China can also address the South China Sea issue within the broader framework of strategic bilateral cooperation to prevent it from overshadowing overall relations. Functional security projects, such as joint search and rescue exercises and maritime law enforcement capacity building, could help stabilize expectations. In addition, by strengthening China-ASEAN cooperation in the blue economy, including marine fisheries, marine biological resource development and marine renewable energy, the two sides can provide support for the handling of sensitive issues.
On the other hand, the survey shows that 41.9 percent of respondents are confident or very confident in China as a Global South leader. As a natural member of the Global South, China’s positioning consistently aligns with that of other developing countries. In practice, China should focus more on poverty alleviation, climate change and digital transformation through localized and perceptible grassroots actions. For instance, most ASEAN respondents (60 percent) view climate change and intensifying extreme weather events as the most pressing challenge, but their underlying logic differs fundamentally from that of the European Union. Climate change directly affects agricultural output, freshwater security, coastal livelihoods and vulnerable rural groups in ASEAN. Therefore, China should not stop at general discussions of climate issues, but respond to the survival pressures behind them. Only by doing so can China better support the collective empowerment and self-strengthening of the Global South.

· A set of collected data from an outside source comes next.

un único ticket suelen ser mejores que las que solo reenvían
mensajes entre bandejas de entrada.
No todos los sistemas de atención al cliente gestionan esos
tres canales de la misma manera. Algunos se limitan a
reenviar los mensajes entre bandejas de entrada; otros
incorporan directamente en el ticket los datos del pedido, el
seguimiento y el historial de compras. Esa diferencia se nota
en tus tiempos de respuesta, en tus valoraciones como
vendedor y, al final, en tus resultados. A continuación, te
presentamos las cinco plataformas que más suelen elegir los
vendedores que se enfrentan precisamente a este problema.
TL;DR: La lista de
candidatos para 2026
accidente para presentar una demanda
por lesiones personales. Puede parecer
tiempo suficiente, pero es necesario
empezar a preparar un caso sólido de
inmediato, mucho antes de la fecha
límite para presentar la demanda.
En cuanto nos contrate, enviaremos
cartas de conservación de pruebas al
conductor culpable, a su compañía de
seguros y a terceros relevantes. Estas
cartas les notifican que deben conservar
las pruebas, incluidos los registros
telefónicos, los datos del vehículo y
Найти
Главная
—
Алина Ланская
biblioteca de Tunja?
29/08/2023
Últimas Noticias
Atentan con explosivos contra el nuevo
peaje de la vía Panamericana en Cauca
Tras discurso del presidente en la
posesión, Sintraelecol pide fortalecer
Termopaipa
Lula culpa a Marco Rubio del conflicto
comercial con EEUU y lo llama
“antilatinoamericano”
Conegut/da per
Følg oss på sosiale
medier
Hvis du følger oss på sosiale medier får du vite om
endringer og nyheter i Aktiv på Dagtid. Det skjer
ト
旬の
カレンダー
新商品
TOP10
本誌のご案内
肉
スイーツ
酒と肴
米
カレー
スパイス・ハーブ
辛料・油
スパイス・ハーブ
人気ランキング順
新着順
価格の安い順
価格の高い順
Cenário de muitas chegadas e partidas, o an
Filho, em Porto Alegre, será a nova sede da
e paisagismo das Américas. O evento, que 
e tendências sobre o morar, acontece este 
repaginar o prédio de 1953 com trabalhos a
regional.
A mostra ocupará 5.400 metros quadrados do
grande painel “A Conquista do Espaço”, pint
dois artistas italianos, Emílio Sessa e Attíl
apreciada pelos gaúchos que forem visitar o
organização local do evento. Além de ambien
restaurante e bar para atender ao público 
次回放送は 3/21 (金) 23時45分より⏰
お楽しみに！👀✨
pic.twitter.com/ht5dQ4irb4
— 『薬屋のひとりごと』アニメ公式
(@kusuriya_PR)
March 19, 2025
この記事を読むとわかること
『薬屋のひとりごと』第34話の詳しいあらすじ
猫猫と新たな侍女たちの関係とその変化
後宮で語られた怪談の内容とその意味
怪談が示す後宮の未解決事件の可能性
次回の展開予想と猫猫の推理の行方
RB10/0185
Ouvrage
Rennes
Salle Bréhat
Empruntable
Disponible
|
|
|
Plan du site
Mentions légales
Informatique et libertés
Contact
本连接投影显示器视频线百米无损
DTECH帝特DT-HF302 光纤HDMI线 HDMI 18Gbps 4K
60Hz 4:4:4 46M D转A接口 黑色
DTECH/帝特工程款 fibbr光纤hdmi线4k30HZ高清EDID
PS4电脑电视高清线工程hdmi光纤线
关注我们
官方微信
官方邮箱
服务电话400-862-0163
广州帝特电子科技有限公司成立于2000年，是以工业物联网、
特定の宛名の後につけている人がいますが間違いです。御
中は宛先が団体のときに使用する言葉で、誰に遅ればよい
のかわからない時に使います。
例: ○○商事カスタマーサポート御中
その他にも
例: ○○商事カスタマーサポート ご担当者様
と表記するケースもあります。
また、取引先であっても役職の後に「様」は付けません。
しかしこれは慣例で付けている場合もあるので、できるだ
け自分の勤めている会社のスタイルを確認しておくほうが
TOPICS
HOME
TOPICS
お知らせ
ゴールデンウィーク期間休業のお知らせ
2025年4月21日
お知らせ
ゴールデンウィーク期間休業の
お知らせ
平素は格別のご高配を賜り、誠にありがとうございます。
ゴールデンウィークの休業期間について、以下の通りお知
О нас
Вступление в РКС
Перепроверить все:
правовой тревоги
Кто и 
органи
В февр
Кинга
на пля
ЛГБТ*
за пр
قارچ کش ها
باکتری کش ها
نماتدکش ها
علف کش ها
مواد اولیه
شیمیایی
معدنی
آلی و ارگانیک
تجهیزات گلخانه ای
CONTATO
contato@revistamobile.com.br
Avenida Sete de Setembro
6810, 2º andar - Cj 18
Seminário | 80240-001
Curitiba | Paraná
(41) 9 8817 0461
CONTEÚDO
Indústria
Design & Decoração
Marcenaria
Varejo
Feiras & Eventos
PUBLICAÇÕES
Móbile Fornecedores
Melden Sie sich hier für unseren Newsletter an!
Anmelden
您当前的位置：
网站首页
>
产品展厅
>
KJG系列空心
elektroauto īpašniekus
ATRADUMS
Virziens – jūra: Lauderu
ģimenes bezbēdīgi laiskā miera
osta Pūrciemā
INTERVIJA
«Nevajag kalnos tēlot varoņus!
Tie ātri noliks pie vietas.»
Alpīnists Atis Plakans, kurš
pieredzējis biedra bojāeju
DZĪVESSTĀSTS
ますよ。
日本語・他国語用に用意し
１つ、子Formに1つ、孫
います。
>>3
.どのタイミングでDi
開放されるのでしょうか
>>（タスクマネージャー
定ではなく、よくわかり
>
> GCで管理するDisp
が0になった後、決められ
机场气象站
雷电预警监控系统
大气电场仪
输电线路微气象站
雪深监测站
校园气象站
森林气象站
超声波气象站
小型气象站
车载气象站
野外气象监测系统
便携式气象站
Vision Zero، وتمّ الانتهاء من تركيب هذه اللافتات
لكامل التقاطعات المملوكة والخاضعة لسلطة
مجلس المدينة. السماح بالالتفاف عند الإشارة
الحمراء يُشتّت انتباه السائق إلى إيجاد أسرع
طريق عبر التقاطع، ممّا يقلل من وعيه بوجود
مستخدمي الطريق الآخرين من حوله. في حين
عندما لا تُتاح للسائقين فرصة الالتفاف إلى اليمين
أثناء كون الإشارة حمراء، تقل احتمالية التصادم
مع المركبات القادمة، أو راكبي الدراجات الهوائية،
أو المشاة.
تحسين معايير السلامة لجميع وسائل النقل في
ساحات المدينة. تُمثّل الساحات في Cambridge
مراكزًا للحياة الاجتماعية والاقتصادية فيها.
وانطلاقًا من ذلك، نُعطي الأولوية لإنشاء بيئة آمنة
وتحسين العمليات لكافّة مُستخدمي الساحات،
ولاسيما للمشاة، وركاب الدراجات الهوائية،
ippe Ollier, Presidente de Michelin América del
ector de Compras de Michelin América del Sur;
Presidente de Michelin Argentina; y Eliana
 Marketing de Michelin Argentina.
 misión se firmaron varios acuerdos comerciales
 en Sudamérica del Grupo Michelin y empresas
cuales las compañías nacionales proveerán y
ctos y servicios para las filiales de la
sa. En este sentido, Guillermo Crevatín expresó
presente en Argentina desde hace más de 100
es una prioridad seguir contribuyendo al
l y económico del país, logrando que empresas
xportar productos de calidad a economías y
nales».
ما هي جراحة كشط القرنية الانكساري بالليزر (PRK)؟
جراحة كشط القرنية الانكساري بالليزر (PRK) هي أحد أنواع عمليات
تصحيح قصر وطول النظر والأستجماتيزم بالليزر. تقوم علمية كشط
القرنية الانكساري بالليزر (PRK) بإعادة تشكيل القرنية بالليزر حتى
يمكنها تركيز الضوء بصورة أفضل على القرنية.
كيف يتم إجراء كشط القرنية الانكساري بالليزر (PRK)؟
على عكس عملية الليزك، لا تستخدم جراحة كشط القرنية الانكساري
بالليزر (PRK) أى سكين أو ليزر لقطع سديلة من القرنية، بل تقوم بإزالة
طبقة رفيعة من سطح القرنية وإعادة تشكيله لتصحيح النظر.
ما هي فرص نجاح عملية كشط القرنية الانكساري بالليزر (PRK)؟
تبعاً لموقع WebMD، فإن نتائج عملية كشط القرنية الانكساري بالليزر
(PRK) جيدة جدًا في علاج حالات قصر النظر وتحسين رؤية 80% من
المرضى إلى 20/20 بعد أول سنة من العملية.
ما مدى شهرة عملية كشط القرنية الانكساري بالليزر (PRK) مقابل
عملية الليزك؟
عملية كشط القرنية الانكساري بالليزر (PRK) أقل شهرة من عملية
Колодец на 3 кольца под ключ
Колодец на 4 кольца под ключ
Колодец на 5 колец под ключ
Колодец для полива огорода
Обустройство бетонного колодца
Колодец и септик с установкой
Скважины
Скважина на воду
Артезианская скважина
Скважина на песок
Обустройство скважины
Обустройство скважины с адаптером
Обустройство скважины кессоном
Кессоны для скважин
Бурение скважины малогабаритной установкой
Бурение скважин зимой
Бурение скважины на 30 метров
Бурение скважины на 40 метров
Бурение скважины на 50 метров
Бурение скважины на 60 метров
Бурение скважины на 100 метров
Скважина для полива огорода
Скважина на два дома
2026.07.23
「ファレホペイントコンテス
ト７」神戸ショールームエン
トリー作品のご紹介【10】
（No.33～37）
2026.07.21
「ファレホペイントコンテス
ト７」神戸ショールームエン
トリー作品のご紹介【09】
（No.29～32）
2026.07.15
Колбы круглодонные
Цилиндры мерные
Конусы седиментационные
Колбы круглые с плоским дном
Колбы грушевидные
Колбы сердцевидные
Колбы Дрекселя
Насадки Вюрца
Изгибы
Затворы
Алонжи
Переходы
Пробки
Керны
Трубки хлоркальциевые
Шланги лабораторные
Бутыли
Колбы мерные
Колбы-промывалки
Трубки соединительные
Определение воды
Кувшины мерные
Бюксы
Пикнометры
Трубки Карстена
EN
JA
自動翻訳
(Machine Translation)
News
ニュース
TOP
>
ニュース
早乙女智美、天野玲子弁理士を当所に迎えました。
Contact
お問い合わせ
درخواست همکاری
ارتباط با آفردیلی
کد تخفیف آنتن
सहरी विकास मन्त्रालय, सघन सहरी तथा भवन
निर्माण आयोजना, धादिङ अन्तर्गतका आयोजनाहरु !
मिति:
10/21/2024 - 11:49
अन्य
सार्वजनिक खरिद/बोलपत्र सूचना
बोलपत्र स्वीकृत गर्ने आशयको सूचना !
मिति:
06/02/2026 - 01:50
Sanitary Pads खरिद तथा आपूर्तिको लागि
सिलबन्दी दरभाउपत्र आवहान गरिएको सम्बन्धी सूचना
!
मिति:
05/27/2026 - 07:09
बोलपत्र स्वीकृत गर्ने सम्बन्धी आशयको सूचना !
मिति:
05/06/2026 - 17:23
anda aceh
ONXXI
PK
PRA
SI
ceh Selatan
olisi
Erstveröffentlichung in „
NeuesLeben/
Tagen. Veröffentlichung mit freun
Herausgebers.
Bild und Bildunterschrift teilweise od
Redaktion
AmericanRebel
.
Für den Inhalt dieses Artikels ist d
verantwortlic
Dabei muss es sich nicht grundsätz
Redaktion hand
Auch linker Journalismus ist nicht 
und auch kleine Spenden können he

Zhai Kun is a professor at the School of International Studies and the deputy director of the Institute of Area Studies at Peking University. Lin Handong is a doctoral student at the Belt and Road Research Institute of Yunnan University and at the Southwest United Graduate School.
The authors contributed this article to China Watch, a think tank powered by China Daily. The views do not necessarily reflect those of China Daily.